Activity:
The exercise asks you to copy every line below in which "title" appears.

━━━━━━━━━━━━━━━━

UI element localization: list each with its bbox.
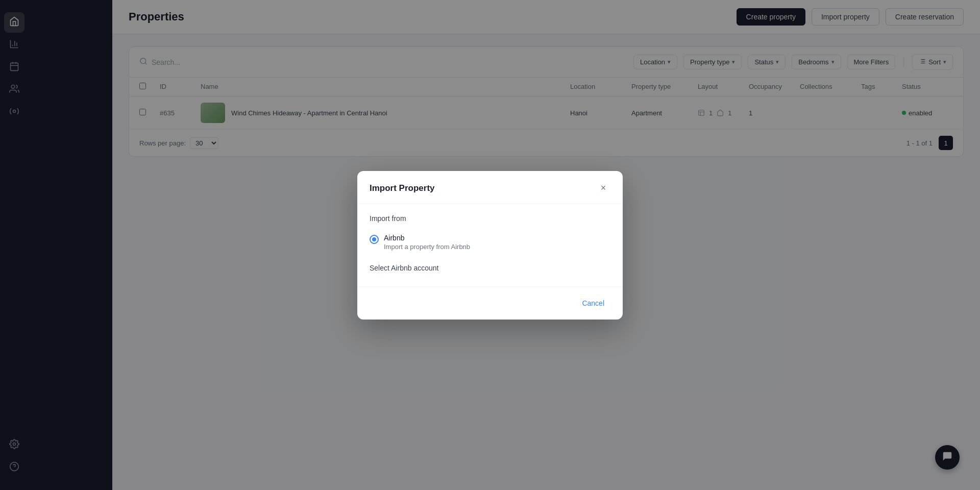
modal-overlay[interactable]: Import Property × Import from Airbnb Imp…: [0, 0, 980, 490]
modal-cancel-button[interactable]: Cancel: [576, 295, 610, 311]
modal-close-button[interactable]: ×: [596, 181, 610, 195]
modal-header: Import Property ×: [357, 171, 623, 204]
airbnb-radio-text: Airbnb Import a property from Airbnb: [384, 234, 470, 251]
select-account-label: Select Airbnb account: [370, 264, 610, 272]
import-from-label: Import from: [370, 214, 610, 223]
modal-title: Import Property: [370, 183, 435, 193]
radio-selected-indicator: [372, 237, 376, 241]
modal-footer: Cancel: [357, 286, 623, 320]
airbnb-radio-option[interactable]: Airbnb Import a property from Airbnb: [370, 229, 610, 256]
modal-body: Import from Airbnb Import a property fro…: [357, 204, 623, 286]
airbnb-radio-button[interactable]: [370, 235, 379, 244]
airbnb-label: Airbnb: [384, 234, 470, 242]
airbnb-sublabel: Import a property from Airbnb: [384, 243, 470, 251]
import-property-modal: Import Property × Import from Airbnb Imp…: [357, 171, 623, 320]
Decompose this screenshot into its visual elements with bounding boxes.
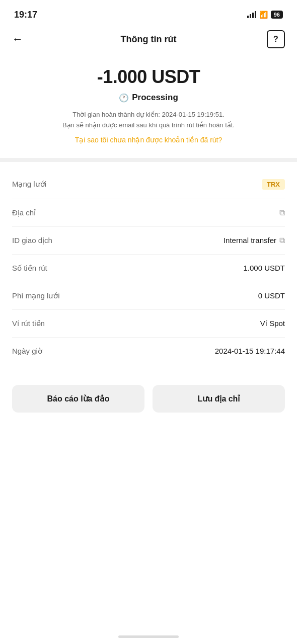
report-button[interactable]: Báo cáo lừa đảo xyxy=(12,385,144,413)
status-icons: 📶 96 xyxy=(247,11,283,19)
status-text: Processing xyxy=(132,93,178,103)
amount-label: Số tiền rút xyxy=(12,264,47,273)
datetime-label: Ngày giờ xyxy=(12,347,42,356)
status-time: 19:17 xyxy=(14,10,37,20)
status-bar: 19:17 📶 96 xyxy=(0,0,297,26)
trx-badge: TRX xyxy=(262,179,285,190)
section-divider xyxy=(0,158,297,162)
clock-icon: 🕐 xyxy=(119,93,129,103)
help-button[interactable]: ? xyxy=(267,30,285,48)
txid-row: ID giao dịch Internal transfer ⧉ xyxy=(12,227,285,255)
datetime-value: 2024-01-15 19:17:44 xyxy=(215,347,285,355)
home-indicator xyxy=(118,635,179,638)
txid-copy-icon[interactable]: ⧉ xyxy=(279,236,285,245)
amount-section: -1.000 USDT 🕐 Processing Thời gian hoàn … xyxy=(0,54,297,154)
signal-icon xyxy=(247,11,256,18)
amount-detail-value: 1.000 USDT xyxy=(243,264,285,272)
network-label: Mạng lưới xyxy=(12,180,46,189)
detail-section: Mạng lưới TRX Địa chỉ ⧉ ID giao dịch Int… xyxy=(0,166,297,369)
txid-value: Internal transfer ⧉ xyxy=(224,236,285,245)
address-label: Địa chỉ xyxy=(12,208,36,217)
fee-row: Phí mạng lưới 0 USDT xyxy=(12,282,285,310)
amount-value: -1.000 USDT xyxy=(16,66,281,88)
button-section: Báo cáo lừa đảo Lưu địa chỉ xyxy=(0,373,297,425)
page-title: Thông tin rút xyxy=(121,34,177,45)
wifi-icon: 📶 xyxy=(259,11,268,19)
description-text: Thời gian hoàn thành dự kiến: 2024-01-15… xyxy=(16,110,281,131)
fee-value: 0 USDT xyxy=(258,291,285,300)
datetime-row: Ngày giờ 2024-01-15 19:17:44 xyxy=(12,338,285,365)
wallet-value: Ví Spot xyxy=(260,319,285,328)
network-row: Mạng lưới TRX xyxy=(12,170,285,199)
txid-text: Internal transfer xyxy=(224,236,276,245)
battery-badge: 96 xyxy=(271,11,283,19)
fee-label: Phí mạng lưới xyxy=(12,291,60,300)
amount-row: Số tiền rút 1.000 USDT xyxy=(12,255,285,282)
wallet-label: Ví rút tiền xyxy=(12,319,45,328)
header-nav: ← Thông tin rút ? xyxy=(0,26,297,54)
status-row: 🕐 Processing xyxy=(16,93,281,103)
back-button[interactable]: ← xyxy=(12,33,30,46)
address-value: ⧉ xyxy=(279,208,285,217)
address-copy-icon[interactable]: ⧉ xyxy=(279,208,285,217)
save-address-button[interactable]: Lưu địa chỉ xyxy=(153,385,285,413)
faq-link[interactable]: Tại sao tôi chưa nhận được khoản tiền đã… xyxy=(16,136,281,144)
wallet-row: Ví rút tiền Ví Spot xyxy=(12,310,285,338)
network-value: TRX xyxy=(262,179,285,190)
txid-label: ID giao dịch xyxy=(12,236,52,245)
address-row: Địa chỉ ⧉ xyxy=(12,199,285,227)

━━━━━━━━━━━━━━━━

Output:
modal-title: Import Property: [370, 183, 435, 193]
page-title: Thông tin rút xyxy=(121,34,177,45)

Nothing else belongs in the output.